B of A Securities upgrades CNC from Underperform to Buy
The Rating Action
B of A Securities upgraded Centene Corporation (CNC, $26.5B market cap) to Buy from Underperform on April 29, 2026. The call follows the company’s April 28, 2026 first-quarter 2026 earnings release, which beat consensus top- and bottom-line estimates.
Coverage Consensus & History
As of April 1, 2026, the broader analyst consensus across 22 tracked firms was split as 2 Strong Buy, 5 Buy, 13 Hold, 1 Sell, and 1 Strong Sell, per the provided rating distribution data. The consensus had remained largely static since January 2026, with only a single Hold rating reduced between March and April. B of A’s upgrade shifts one firm’s rating from the Underperform (Sell/Strong Sell) category to Buy, increasing the total number of bullish (Strong Buy + Buy) ratings to 7. This places the firm’s call aligned with the small but growing cohort of bullish analysts covering CNC prior to the Q1 earnings beat.
Cross-Reference to Fundamentals & Filings
The upgrade directly ties to Centene’s stronger-than-expected Q1 2026 results, per the April 27, 2026 8-K earnings filing: the company posted adjusted EPS of $3.37, surpassing the consensus estimate of $2.23, and revenue of $49.94 billion, beating the $47.53 billion consensus forecast. Separately, recent insider transactions show executive stock activity ahead of the earnings release: on March 17, 2026, CEO Sarah London executed an in-kind transfer of 36,061 shares at $34.45, totaling $1.24 million, per a Form 4 SEC filing.

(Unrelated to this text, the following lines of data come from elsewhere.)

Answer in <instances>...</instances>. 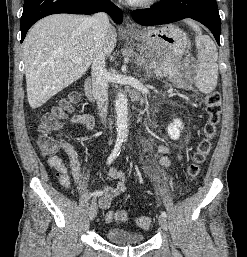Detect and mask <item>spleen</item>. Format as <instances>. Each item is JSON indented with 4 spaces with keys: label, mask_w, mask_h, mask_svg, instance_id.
<instances>
[{
    "label": "spleen",
    "mask_w": 247,
    "mask_h": 257,
    "mask_svg": "<svg viewBox=\"0 0 247 257\" xmlns=\"http://www.w3.org/2000/svg\"><path fill=\"white\" fill-rule=\"evenodd\" d=\"M185 22L196 32L195 44L198 51L196 86L202 93H210L215 89L218 80L217 48L209 36L202 34L201 28L196 23L191 20Z\"/></svg>",
    "instance_id": "3e777b00"
}]
</instances>
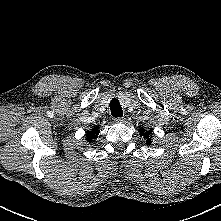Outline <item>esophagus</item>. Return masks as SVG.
<instances>
[{
    "label": "esophagus",
    "mask_w": 221,
    "mask_h": 221,
    "mask_svg": "<svg viewBox=\"0 0 221 221\" xmlns=\"http://www.w3.org/2000/svg\"><path fill=\"white\" fill-rule=\"evenodd\" d=\"M114 121H115V122H123V121H124V117L114 118Z\"/></svg>",
    "instance_id": "34e87169"
}]
</instances>
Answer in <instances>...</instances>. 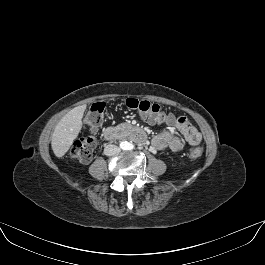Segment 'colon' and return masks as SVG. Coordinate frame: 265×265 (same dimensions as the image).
Here are the masks:
<instances>
[{"instance_id":"5ec220e1","label":"colon","mask_w":265,"mask_h":265,"mask_svg":"<svg viewBox=\"0 0 265 265\" xmlns=\"http://www.w3.org/2000/svg\"><path fill=\"white\" fill-rule=\"evenodd\" d=\"M123 104L127 108L136 110L142 115L155 116L157 118H165L171 115L158 104L147 100L127 98L123 101ZM104 111L105 104L103 102H97L91 105L85 116V122L91 130H95L102 123ZM96 145L97 141L93 135L86 136L74 142L69 151V155L72 159L81 163H88L93 156ZM202 152L200 147H194L190 150L189 156L192 159H198L201 157Z\"/></svg>"}]
</instances>
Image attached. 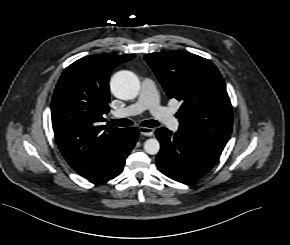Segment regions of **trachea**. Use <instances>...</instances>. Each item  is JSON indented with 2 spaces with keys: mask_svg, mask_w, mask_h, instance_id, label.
I'll list each match as a JSON object with an SVG mask.
<instances>
[{
  "mask_svg": "<svg viewBox=\"0 0 290 245\" xmlns=\"http://www.w3.org/2000/svg\"><path fill=\"white\" fill-rule=\"evenodd\" d=\"M112 122L121 127L133 125V122L129 119H117V120H112ZM141 125L145 127H157L159 126V122L155 120H145L141 123Z\"/></svg>",
  "mask_w": 290,
  "mask_h": 245,
  "instance_id": "1",
  "label": "trachea"
}]
</instances>
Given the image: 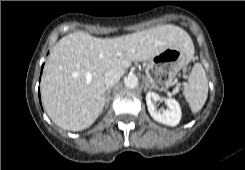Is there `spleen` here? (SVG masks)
Wrapping results in <instances>:
<instances>
[{"mask_svg":"<svg viewBox=\"0 0 245 170\" xmlns=\"http://www.w3.org/2000/svg\"><path fill=\"white\" fill-rule=\"evenodd\" d=\"M183 94L193 113L202 109L208 96V80L200 63L193 66L188 82L184 86Z\"/></svg>","mask_w":245,"mask_h":170,"instance_id":"obj_1","label":"spleen"}]
</instances>
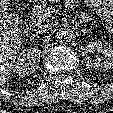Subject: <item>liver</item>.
I'll return each mask as SVG.
<instances>
[{"instance_id": "liver-1", "label": "liver", "mask_w": 113, "mask_h": 113, "mask_svg": "<svg viewBox=\"0 0 113 113\" xmlns=\"http://www.w3.org/2000/svg\"><path fill=\"white\" fill-rule=\"evenodd\" d=\"M8 1L0 0V86L11 78L22 44V38L15 31L7 15Z\"/></svg>"}]
</instances>
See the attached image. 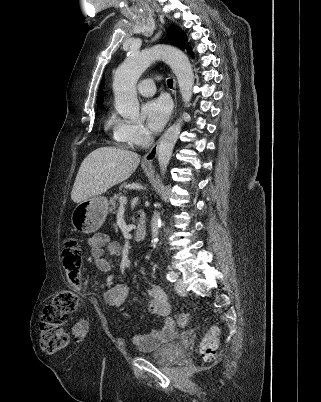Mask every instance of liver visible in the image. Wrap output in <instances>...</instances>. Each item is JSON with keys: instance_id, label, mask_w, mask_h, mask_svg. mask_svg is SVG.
Returning <instances> with one entry per match:
<instances>
[{"instance_id": "liver-1", "label": "liver", "mask_w": 321, "mask_h": 402, "mask_svg": "<svg viewBox=\"0 0 321 402\" xmlns=\"http://www.w3.org/2000/svg\"><path fill=\"white\" fill-rule=\"evenodd\" d=\"M140 163V156L126 149L100 147L82 162L77 173L71 199L80 203L105 193L112 186L128 179Z\"/></svg>"}]
</instances>
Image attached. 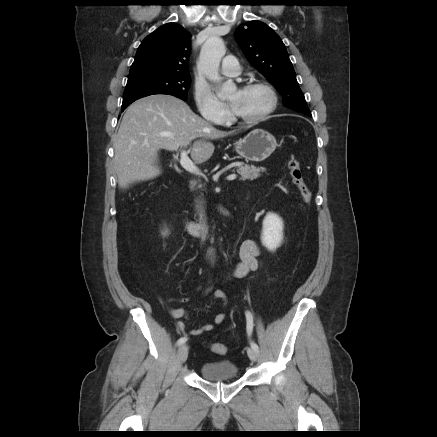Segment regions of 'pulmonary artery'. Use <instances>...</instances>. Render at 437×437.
Instances as JSON below:
<instances>
[{"label":"pulmonary artery","mask_w":437,"mask_h":437,"mask_svg":"<svg viewBox=\"0 0 437 437\" xmlns=\"http://www.w3.org/2000/svg\"><path fill=\"white\" fill-rule=\"evenodd\" d=\"M221 73L229 77L237 76L240 73V66L235 56L228 55L223 59Z\"/></svg>","instance_id":"1"}]
</instances>
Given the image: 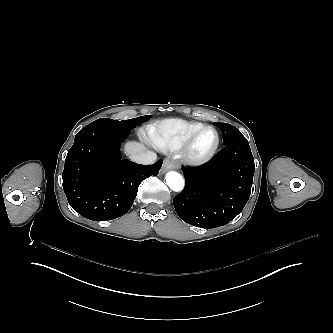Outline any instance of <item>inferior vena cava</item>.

Additional institutional positioning data from the December 31, 2025 13F filings shows 96.9% of CNC’s float held by institutional investors, with 526 firms increasing their positions and 286 reducing holdings in the fourth quarter of 2025.
What the Rating Change Does NOT Signal
1. No explicit price target was disclosed alongside the rating upgrade in the provided research context, so the call does not include a quantified valuation range for CNC shares.
2. The upgrade does not reflect institutional positioning changes after December 31, 2025, as the latest 13F filing data is locked to that quarter-end.
3. It does not address the ongoing commercial enrollment slide highlighted in recent news coverage, as the rating action is solely tied to the company’s Q1 2026 earnings beat and upwardly revised full-year outlook.
This analysis was generated by InvestLog AI based on SEC filings, Form 4 insider transactions, 13F institutional holdings, and market data. It is for informational purposes only and does not constitute investment advice.